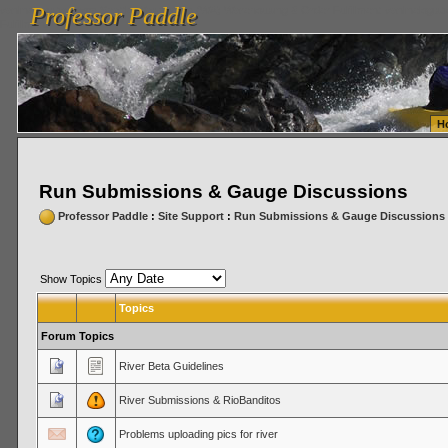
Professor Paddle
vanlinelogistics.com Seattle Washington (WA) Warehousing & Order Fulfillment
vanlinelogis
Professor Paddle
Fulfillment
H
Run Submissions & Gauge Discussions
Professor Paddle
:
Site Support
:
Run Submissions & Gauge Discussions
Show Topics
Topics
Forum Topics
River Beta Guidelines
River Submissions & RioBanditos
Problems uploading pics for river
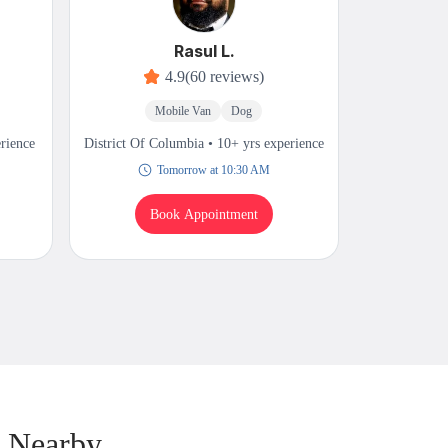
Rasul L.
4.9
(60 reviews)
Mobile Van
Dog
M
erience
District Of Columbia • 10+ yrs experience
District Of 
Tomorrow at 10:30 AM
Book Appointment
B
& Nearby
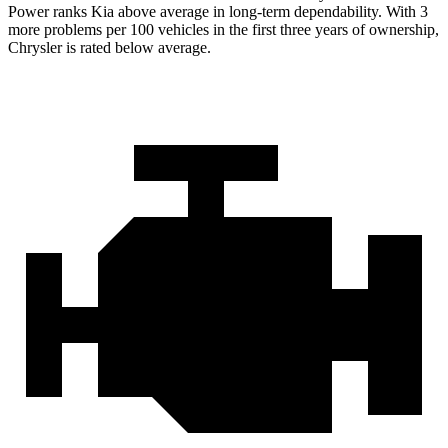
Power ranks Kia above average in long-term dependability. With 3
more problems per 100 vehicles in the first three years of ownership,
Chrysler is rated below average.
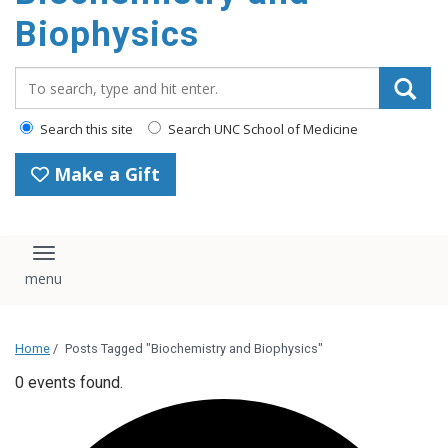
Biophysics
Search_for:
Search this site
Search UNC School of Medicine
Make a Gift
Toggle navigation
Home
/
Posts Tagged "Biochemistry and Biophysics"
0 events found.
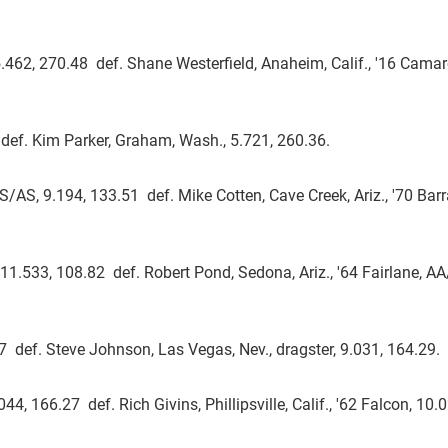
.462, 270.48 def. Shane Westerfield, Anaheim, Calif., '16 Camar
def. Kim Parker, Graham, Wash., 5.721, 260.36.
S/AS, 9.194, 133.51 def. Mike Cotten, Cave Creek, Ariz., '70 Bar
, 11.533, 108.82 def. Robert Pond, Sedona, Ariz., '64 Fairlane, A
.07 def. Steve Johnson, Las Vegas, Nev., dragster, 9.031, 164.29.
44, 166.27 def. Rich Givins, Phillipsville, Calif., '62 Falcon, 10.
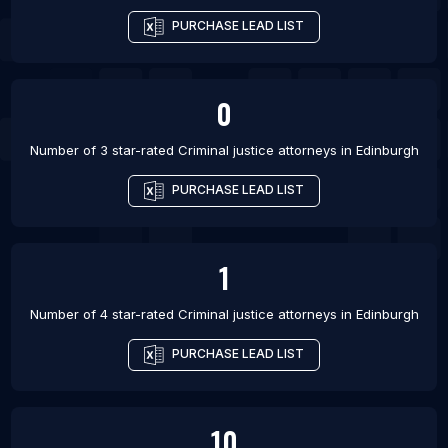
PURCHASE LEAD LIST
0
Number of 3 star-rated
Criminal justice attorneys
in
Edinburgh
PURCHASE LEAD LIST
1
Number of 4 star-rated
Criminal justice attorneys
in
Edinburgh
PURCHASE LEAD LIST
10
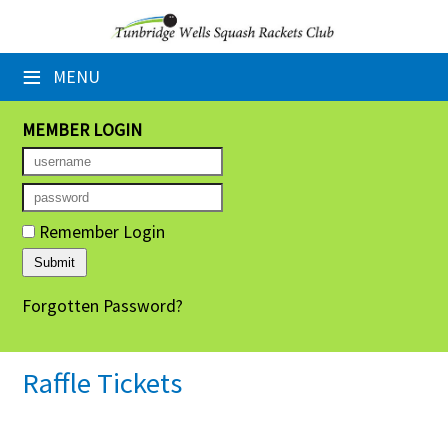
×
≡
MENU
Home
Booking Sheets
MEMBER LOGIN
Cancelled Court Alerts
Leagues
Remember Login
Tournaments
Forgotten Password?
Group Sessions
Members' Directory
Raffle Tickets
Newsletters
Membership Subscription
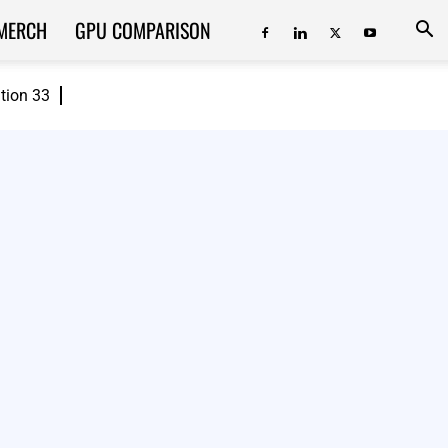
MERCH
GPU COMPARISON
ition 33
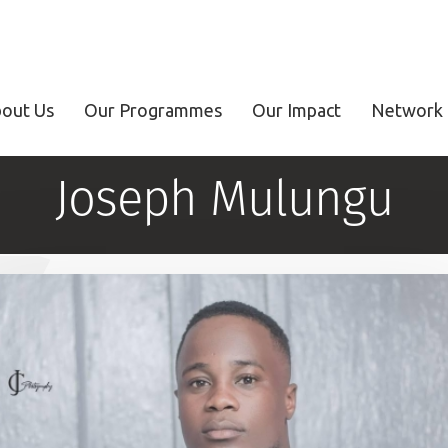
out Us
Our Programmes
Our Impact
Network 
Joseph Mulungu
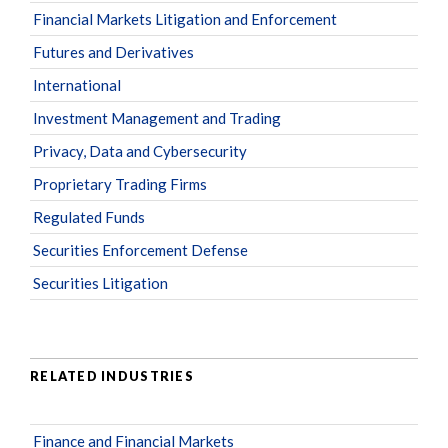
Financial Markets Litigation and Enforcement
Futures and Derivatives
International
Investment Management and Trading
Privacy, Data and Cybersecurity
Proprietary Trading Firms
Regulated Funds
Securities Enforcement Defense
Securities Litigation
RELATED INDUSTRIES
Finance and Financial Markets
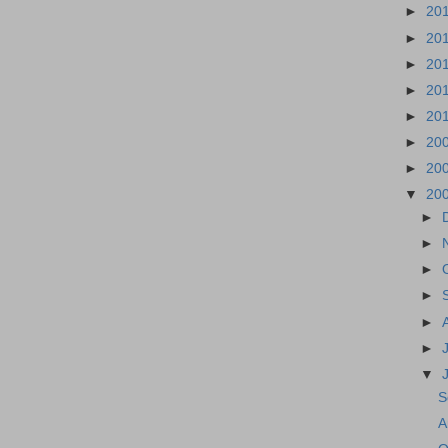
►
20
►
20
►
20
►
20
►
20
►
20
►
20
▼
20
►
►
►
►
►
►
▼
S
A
• • • •
» EXERCISE DIRECTIONS
Nothing but a number is expected here: the number of lines in the entries that include the word "Biophysics".

» TASK ANSWER
2